In conjunction with this day, the platform We Record revealed the occurrence of several violations, the first of its kind in years, against female political detainees inside al-Qanater Prison for Women. They revealed that a force from the Prisons Authority, accompanied by the Prison Investigation Department’s head, entered the ward of female detainees pending political cases, and severely beat and dragged several detainees. According to the platform, the security forces also displaced five detainees to the criminal wards: Israa Khaled, Basma Rifat, Sumaya Maher, Nadia Abdel-Hadi, and Sarah Abdullah.

The force confiscated their medication, clothing, food, and drink from them, in addition to dragging and wounding the female detainees. Exercise was prohibited for the rest of the detainees. The human rights platform stated that the Prison Investigation Department’s head threatened the detainees and told them that he had the power to commit any violation against them.

Ongoing violations

Female opposition activists have long been subjected to violations and attacks in Egyptian prisons. Al-Qanater Women’s Prison in Egypt is known as a notorious prison in which female prisoners, especially female politicians, are subjected to continuous physical and verbal attacks upon direct order from the prison’s chief of investigations.

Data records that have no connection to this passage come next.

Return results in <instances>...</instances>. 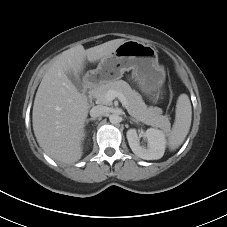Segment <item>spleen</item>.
<instances>
[{
	"mask_svg": "<svg viewBox=\"0 0 227 227\" xmlns=\"http://www.w3.org/2000/svg\"><path fill=\"white\" fill-rule=\"evenodd\" d=\"M192 107L189 97L181 94L176 104V115L172 130L168 135V146L171 150L177 149L185 140L191 126Z\"/></svg>",
	"mask_w": 227,
	"mask_h": 227,
	"instance_id": "spleen-1",
	"label": "spleen"
}]
</instances>
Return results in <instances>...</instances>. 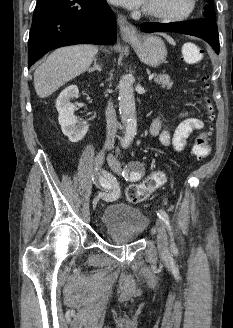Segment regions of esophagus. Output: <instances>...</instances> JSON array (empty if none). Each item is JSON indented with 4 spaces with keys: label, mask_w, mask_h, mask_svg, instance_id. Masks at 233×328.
<instances>
[{
    "label": "esophagus",
    "mask_w": 233,
    "mask_h": 328,
    "mask_svg": "<svg viewBox=\"0 0 233 328\" xmlns=\"http://www.w3.org/2000/svg\"><path fill=\"white\" fill-rule=\"evenodd\" d=\"M118 25L123 40L131 41L137 39V29L134 25L127 21L123 15H118Z\"/></svg>",
    "instance_id": "esophagus-1"
}]
</instances>
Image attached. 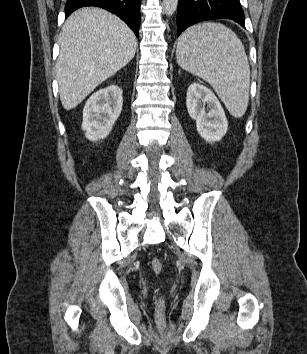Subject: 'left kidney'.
<instances>
[{
  "mask_svg": "<svg viewBox=\"0 0 307 354\" xmlns=\"http://www.w3.org/2000/svg\"><path fill=\"white\" fill-rule=\"evenodd\" d=\"M186 106L204 140L212 144L222 139L227 132L228 121L219 100L210 89L199 83L191 84L187 90Z\"/></svg>",
  "mask_w": 307,
  "mask_h": 354,
  "instance_id": "obj_1",
  "label": "left kidney"
}]
</instances>
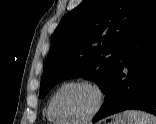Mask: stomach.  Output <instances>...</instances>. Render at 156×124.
<instances>
[{
    "mask_svg": "<svg viewBox=\"0 0 156 124\" xmlns=\"http://www.w3.org/2000/svg\"><path fill=\"white\" fill-rule=\"evenodd\" d=\"M107 124H129L128 121L123 117V115H117L113 120L109 121Z\"/></svg>",
    "mask_w": 156,
    "mask_h": 124,
    "instance_id": "obj_1",
    "label": "stomach"
}]
</instances>
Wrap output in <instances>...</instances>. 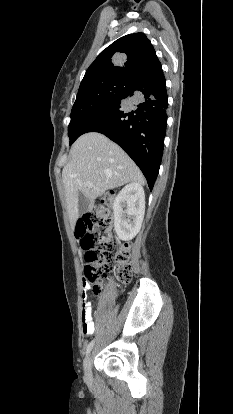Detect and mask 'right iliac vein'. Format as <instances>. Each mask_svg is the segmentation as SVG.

In December of last year, a woman named Maryam Salem died in her prison cell in al-Qanater Prison, in an incident that was the first of its kind since the military coup in 2013. Last January, female political prisoners in al-Qanater Prison announced a hunger strike in protest of the death of detainee Maryam Salem due to medical negligence.

The Egyptian Commission for Rights and Freedoms said that the detainees demanded that the sick people inside the prison, which deserve treatment outside the prison hospital, be transferred and admission to outside hospitals expedited. The female detainees also demanded that the patients and pregnant women be transferred from the prison to the prosecution or court sessions in medically equipped cars and an independent medical committee be summoned to inspect the prison hospital and prove that they had been medically neglected.

This comes amid the al-Sisi regime’s praise, through its government statements, of celebrating and caring for Egyptian women and girls including by empowering them in higher and government positions. On the other hand, local and international human rights organisations reveal that the past years have witnessed widespread arrests and violations that have not happened before, affecting girls and women opposed to the ruling regime.

Physical attacks

The oppression and violence that Egyptian women are subjected to did not stop at the ruling authority. Rather, it turned into a prevailing culture in society after the abuse of women was considered a red line. The forms of violence against women in Egypt have recently varied between sexual, physical, and psychological violence, harassment, honour killings, trafficking of women, in addition to bearing social and material pressures and burdens.

A study conducted by the Reuters news agency showed the aggravation of Egyptian women’s suffering, as it showed that Egypt fell to the bottom of a list of 22 Arab countries in terms of women’s rights. On November 25, 2019, the Central Agency for Public Mobilisation and Statistics announced that one out of every three women in Egypt had experienced physical or sexual violence.